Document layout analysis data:

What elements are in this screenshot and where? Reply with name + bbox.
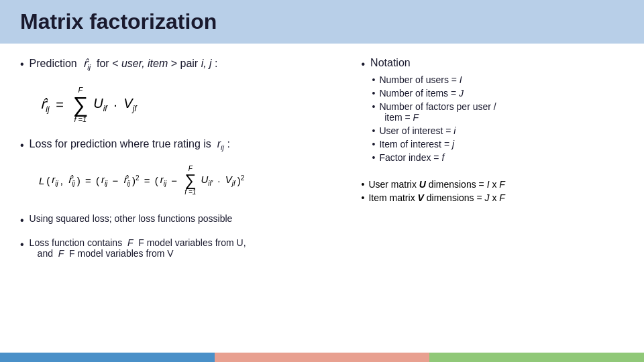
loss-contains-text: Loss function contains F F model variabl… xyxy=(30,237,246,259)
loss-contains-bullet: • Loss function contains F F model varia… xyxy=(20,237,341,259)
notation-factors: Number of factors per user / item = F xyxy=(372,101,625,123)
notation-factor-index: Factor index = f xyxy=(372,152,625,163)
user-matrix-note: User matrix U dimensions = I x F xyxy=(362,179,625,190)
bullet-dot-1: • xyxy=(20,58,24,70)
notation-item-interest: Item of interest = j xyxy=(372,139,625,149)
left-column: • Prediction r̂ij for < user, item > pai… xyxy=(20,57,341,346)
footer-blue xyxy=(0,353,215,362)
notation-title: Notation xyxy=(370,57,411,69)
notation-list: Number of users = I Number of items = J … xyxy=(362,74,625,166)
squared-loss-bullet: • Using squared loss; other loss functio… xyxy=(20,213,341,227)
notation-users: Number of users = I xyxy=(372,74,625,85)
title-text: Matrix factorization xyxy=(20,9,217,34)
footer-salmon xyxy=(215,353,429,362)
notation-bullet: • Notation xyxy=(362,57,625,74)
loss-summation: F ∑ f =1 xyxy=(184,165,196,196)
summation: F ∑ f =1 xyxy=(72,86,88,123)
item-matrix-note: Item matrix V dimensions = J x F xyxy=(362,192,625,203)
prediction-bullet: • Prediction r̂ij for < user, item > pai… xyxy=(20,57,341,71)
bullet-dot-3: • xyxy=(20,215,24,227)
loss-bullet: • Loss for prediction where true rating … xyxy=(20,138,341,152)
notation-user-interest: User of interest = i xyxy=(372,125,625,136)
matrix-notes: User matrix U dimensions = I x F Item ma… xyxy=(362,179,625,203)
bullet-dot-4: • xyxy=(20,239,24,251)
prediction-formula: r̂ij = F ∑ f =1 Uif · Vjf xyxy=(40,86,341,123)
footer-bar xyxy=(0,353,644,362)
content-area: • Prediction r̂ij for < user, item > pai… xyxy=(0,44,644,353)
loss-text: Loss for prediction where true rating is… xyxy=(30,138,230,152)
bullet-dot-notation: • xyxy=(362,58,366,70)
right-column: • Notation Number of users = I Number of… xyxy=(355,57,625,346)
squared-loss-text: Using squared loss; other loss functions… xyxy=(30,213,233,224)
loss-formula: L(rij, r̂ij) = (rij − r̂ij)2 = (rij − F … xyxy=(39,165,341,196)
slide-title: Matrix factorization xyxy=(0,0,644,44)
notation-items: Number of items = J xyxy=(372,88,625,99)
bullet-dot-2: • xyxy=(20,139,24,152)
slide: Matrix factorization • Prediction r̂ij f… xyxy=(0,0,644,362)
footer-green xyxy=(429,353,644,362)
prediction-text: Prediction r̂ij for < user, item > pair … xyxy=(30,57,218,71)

About this exercise:
Your answer should be the lines above that contain the word "true", copied out.

Problem solution:
loss-bullet: • Loss for prediction where true rating … xyxy=(20,138,341,152)
loss-text: Loss for prediction where true rating is… xyxy=(30,138,230,152)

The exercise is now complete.